- _Your goal_
If a record holds a picture, drop the picture and return the rest of the record word for word.

.....

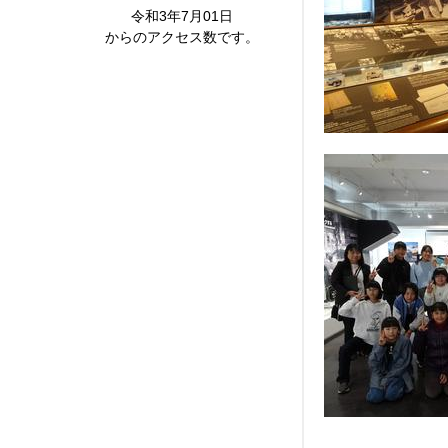
令和3年7月01日
からのアクセス数です。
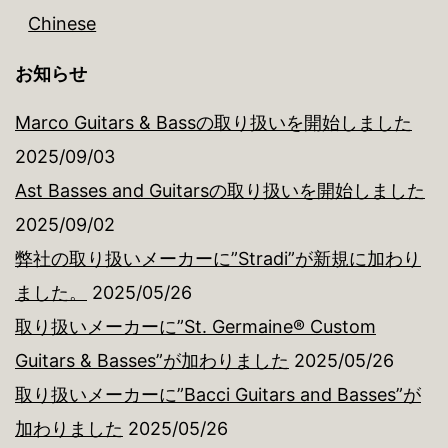
Chinese
お知らせ
Marco Guitars & Bassの取り扱いを開始しました
2025/09/03
Ast Basses and Guitarsの取り扱いを開始しました
2025/09/02
弊社の取り扱いメーカーに”Stradi”が新規に加わり
ました。
2025/05/26
取り扱いメーカーに”St. Germaine® Custom
Guitars & Basses”が加わりました
2025/05/26
取り扱いメーカーに”Bacci Guitars and Basses”が
加わりました
2025/05/26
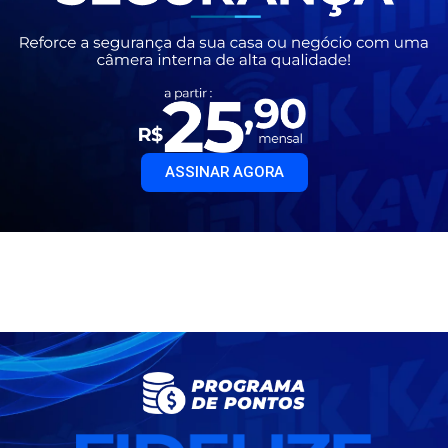
ASSINAR AGORA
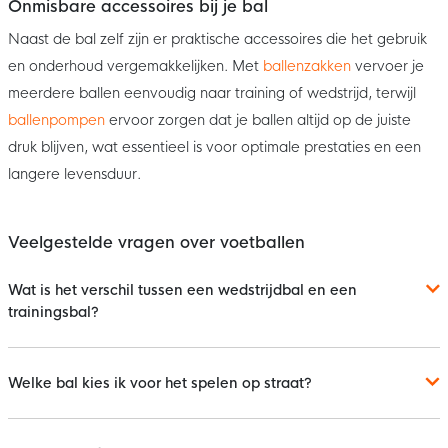
Onmisbare accessoires bij je bal
Naast de bal zelf zijn er praktische accessoires die het gebruik
en onderhoud vergemakkelijken. Met
ballenzakken
vervoer je
meerdere ballen eenvoudig naar training of wedstrijd, terwijl
ballenpompen
ervoor zorgen dat je ballen altijd op de juiste
druk blijven, wat essentieel is voor optimale prestaties en een
langere levensduur.
Veelgestelde vragen over voetballen
Wat is het verschil tussen een wedstrijdbal en een
trainingsbal?
Welke bal kies ik voor het spelen op straat?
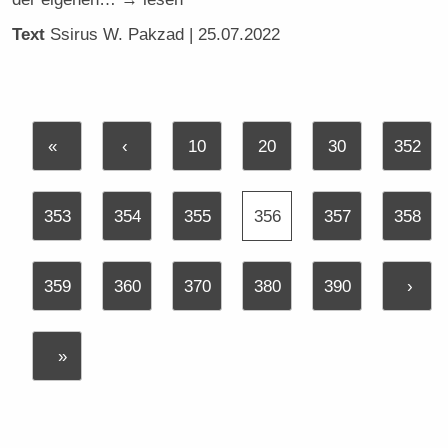
Text
Ssirus W. Pakzad
| 25.07.2022
«
‹
10
20
30
352
353
354
355
356
357
358
359
360
370
380
390
›
»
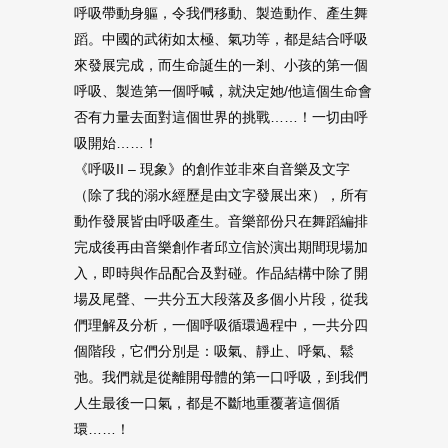
呼吸帶動身軀，令我們移動、製造動作、產生舞
蹈。中國的武術如太極、氣功等，都是結合呼吸
來發展完成，而生命誕生的一剎、小孩的第一個
呼吸、製造第一個呼喊，就決定她/他這個生命會
否有力量去面對這個世界的挑戰……！一切由呼
吸開始……！
《呼吸II – 現象》的創作並非來自音樂及文字
（除了我的溺水經歷是由文字發展出來），所有
動作發展皆由呼吸產生。音樂部份只在舞蹈編排
完成後再由音樂創作者邱立信於演出期間現場加
入，即時與作品配合及對碰。作品結構中除了開
場及尾聲、一共分五大段落及多個小片段，從我
們理解及分析，一個呼吸循環過程中，一共分四
個階段，它們分別是：吸氣、靜止、呼氣、鬆
弛。我們就是從離開母體的第一口呼吸，到我們
人生最後一口氣，都是不斷地重覆著這個循
環……！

.....

- _Response_
令和3年7月01日
からのアクセス数です。
Chinese
お知らせ
Marco Guitars & Bassの取り扱いを開始しました
2025/09/03
Ast Basses and Guitarsの取り扱いを開始しました
2025/09/02
弊社の取り扱いメーカーに”Stradi”が新規に加わり
ました。
2025/05/26
取り扱いメーカーに”St. Germaine® Custom
Guitars & Basses”が加わりました
2025/05/26
取り扱いメーカーに”Bacci Guitars and Basses”が
加わりました
2025/05/26
ASSINAR AGORA
Onmisbare accessoires bij je bal
Naast de bal zelf zijn er praktische accessoires die het gebruik
en onderhoud vergemakkelijken. Met
ballenzakken
vervoer je
meerdere ballen eenvoudig naar training of wedstrijd, terwijl
ballenpompen
ervoor zorgen dat je ballen altijd op de juiste
druk blijven, wat essentieel is voor optimale prestaties en een
langere levensduur.
Veelgestelde vragen over voetballen
Wat is het verschil tussen een wedstrijdbal en een
trainingsbal?
Welke bal kies ik voor het spelen op straat?
Text
Ssirus W. Pakzad
| 25.07.2022
«
‹
10
20
30
352
353
354
355
356
357
358
359
360
370
380
390
›
»
呼吸帶動身軀，令我們移動、製造動作、產生舞
蹈。中國的武術如太極、氣功等，都是結合呼吸
來發展完成，而生命誕生的一剎、小孩的第一個
呼吸、製造第一個呼喊，就決定她/他這個生命會
否有力量去面對這個世界的挑戰……！一切由呼
吸開始……！
《呼吸II – 現象》的創作並非來自音樂及文字
（除了我的溺水經歷是由文字發展出來），所有
動作發展皆由呼吸產生。音樂部份只在舞蹈編排
完成後再由音樂創作者邱立信於演出期間現場加
入，即時與作品配合及對碰。作品結構中除了開
場及尾聲、一共分五大段落及多個小片段，從我
們理解及分析，一個呼吸循環過程中，一共分四
個階段，它們分別是：吸氣、靜止、呼氣、鬆
弛。我們就是從離開母體的第一口呼吸，到我們
人生最後一口氣，都是不斷地重覆著這個循
環……！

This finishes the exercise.